Prospective cohorts have suggested that physical activity (PA) can decrease the risk of incident anxiety. However, no meta‐analysis has been conducted.
To examine the prospective relationship between PA and incident anxiety and explore potential moderators.
Searches were conducted on major databases from inception to October 10, 2018 for prospective studies (at least 1 year of follow‐up) that calculated the odds ratio (OR) of incident anxiety in people with high PA against people with low PA. Methodological quality was assessed using the Newcastle‐Ottawa Scale (NOS). A random‐effects meta‐analysis was conducted and heterogeneity was explored using subgroup and meta‐regression analysis.
Across 14 cohorts of 13 unique prospective studies (N = 75,831, median males = 50.1%) followed for 357,424 person‐years, people with high self‐reported PA (versus low PA) were at reduced odds of developing anxiety (adjusted odds ratio [AOR] = 0.74; 95% confidence level [95% CI] = 0.62, 0.88; crude OR = 0.80; 95% CI = 0.69, 0.92). High self‐reported PA was protective against the emergence of agoraphobia (AOR = 0.42; 95% CI = 0.18, 0.98) and posttraumatic stress disorder (AOR = 0.57; 95% CI = 0.39, 0.85). The protective effects for anxiety were evident in Asia (AOR = 0.31; 95% CI = 0.10, 0.96) and Europe (AOR = 0.82; 95% CI = 0.69, 0.97); for children/adolescents (AOR = 0.52; 95% CI = 0.29, 0.90) and adults (AOR = 0.81; 95% CI = 0.69, 0.95). Results remained robust when adjusting for confounding factors. Overall study quality was moderate to high (mean NOS = 6.7 out of 9).
Evidence supports the notion that self‐reported PA can confer protection against the emergence of anxiety regardless of demographic factors. In particular, higher PA levels protects from agoraphobia and posttraumatic disorder.

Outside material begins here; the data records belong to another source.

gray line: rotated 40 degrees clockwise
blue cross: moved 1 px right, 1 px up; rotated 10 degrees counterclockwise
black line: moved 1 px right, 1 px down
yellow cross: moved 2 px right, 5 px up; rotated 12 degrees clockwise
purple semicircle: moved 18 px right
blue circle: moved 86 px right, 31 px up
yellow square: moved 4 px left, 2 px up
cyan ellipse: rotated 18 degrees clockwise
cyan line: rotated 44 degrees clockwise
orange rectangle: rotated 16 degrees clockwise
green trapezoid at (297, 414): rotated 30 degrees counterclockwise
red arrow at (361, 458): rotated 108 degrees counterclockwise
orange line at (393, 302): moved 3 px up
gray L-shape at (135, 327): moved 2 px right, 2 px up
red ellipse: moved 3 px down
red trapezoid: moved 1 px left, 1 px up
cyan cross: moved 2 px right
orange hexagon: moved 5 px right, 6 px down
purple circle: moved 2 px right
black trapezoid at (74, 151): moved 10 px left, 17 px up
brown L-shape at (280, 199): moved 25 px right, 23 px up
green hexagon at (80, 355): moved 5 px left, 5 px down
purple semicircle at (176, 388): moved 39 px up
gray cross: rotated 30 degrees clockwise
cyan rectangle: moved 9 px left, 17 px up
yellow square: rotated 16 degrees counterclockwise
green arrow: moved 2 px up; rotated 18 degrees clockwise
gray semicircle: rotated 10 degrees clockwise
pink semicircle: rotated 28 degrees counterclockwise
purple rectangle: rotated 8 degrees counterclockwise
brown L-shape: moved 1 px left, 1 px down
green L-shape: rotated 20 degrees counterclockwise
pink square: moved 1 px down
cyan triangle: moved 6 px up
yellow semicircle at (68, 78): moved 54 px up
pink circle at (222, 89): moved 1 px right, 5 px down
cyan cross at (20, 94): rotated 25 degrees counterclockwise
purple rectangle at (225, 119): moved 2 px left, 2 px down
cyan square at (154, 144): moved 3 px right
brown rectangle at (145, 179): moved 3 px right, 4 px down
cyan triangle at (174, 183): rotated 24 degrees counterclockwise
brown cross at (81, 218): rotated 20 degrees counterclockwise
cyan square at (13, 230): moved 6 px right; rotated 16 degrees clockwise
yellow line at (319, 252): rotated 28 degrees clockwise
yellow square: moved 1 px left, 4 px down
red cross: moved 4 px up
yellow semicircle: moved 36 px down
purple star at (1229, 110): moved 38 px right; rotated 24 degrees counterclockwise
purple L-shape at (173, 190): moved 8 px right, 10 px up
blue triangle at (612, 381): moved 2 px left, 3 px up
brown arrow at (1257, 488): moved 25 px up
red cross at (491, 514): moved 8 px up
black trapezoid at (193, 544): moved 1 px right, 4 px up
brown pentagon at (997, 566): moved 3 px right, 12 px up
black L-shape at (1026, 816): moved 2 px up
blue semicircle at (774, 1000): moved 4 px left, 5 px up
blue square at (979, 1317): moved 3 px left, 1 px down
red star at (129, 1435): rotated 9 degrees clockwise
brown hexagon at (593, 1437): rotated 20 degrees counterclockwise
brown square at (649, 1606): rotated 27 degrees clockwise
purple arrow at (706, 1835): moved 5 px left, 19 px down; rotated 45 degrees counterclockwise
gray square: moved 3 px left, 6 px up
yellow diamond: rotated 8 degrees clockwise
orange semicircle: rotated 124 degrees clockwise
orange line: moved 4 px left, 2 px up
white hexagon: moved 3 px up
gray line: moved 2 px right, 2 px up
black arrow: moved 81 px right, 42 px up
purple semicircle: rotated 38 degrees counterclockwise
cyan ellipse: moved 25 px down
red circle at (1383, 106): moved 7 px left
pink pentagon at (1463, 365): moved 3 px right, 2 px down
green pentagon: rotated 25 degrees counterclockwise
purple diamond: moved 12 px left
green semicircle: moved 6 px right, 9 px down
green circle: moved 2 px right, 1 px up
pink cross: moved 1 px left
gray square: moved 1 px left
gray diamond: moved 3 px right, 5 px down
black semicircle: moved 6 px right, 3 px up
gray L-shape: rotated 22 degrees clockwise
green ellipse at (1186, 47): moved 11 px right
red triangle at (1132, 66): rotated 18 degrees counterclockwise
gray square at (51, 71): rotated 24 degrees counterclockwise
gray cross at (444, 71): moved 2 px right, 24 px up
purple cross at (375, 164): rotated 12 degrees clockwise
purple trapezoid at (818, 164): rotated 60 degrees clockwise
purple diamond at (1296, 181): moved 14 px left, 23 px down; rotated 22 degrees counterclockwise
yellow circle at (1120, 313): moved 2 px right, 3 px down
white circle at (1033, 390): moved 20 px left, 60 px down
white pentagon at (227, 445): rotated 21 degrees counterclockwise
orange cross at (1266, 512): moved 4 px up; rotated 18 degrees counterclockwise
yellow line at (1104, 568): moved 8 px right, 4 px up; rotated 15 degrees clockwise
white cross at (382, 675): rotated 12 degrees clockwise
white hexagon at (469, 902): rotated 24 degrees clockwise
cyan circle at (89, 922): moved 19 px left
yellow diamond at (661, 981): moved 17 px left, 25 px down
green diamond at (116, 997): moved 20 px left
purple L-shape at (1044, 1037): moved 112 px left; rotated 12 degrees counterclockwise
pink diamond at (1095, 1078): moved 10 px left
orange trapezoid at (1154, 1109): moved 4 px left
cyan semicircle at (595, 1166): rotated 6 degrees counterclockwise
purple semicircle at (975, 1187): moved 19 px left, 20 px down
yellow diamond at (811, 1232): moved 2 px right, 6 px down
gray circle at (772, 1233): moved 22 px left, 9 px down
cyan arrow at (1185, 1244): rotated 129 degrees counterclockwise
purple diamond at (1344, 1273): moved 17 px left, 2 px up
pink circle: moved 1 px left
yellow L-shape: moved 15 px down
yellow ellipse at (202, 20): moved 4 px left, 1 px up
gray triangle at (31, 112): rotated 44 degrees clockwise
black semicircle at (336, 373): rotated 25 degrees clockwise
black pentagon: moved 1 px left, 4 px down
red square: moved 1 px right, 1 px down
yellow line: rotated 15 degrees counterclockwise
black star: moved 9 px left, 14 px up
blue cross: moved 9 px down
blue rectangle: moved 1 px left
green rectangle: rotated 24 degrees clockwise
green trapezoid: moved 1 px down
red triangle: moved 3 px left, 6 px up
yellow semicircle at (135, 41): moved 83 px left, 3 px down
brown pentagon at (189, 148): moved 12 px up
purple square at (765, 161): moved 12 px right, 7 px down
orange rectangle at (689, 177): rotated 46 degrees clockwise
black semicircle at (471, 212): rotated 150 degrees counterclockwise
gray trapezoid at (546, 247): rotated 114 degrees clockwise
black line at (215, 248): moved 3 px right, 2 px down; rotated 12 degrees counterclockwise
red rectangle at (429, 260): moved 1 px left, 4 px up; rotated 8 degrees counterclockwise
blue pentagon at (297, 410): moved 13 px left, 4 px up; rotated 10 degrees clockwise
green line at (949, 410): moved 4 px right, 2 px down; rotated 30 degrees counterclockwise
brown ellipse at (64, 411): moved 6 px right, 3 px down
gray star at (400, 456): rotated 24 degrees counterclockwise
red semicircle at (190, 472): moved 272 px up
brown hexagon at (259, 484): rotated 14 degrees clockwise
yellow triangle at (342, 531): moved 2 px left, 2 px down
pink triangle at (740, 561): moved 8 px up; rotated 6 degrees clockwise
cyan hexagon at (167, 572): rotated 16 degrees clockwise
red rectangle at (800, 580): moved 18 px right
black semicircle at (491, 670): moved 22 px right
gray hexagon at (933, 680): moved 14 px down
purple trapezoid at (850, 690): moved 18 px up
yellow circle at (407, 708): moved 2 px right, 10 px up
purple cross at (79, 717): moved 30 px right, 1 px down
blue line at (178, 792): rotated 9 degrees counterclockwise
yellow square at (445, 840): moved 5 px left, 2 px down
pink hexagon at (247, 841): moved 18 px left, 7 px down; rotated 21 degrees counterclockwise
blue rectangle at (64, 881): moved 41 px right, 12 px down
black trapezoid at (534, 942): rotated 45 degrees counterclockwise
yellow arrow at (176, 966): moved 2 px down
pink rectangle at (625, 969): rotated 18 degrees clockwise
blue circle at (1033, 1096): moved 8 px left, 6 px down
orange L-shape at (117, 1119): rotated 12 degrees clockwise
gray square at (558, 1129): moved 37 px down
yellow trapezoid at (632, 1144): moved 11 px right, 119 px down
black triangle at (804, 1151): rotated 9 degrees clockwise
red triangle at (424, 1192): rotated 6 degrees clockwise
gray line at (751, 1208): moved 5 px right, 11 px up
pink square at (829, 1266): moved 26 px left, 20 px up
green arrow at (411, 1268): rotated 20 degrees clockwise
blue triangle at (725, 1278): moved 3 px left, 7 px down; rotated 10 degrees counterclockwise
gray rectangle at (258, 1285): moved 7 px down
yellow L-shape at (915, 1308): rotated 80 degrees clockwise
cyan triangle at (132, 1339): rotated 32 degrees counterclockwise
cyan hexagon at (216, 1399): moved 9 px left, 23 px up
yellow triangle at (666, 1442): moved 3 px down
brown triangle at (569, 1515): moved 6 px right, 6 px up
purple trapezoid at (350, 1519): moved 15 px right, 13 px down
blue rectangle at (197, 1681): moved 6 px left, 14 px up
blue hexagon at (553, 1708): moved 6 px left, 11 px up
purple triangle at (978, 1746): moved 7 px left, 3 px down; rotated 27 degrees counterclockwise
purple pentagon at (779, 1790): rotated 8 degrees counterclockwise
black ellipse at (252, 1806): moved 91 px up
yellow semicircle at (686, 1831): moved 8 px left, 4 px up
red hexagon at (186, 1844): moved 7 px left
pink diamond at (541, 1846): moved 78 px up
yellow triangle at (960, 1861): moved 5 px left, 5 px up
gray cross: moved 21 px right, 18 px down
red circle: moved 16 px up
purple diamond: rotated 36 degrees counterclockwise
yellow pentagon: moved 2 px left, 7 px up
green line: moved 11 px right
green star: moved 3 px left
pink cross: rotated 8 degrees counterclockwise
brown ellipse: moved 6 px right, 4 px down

Anxiety disorders are common and burdensome across the world (Baxter, Vos, Scott, Norman, et al., 2014; Baxter, Vos, Scott, Ferrari, & Whiteford, 2014). The point prevalence varies across world regions, ranging between 2.1% (range, 1.8–2.5%) in East Asia up to 6.1% (range, 5.1–7.4%) in North Africa/Middle East (Baxter, Vos, Scott, Ferrari, et al., 2014; Baxter, Vos, Scott, Norman, et al., 2014). The prevalence of anxiety symptoms is even higher, at approximately 11% worldwide (Stubbs, Koyanagi et al., 2017). Globally, anxiety disorders are the sixth leading cause of disability regarding years of life lived with disability across all ages, and fourth in adults (18–49 years; Meier et al., 2016). In addition, anxiety disorders are associated with a 39% and 146% increased risk of premature mortality from natural causes and unnatural causes, respectively (Meier et al., 2016). People with anxiety disorders are at higher risk of cardiometabolic diseases, such as diabetes and acute cardiac events (Edmondson & von Kanel, 2017; Smith, Deschenes, & Schmitz, 2018). This is potentially due to shared etiological biological factors between anxiety and cardiovascular disorders (e.g., increased inflammation and oxidative stress; Belem da Silva et al., 2017), but also due to modifiable risk behaviors like lower physical activity (PA) levels and increased sedentary behavior (Stubbs, Koyanagi et al., 2017; Vancampfort, Stubbs, Herring, Hallgren, & Koyanagi, 2018). Although several previous cross‐sectional studies suggest that people with anxiety disorders or higher levels of anxiety symptoms are more likely to engage in lower levels of PA (22.9% versus 16.6%; Dillon, McMahon, O’Regan, & Perry, 2018; Stubbs, Koyanagi et al., 2017) and spend more time in sedentary activities when compared with people without anxiety (Dillon et al., 2018; Teychenne, Costigan, & Parker, 2015; Vancampfort et al., 2016, 2018), PA is not always inversely associated with anxiety symptoms (Nguyen et al., 2013).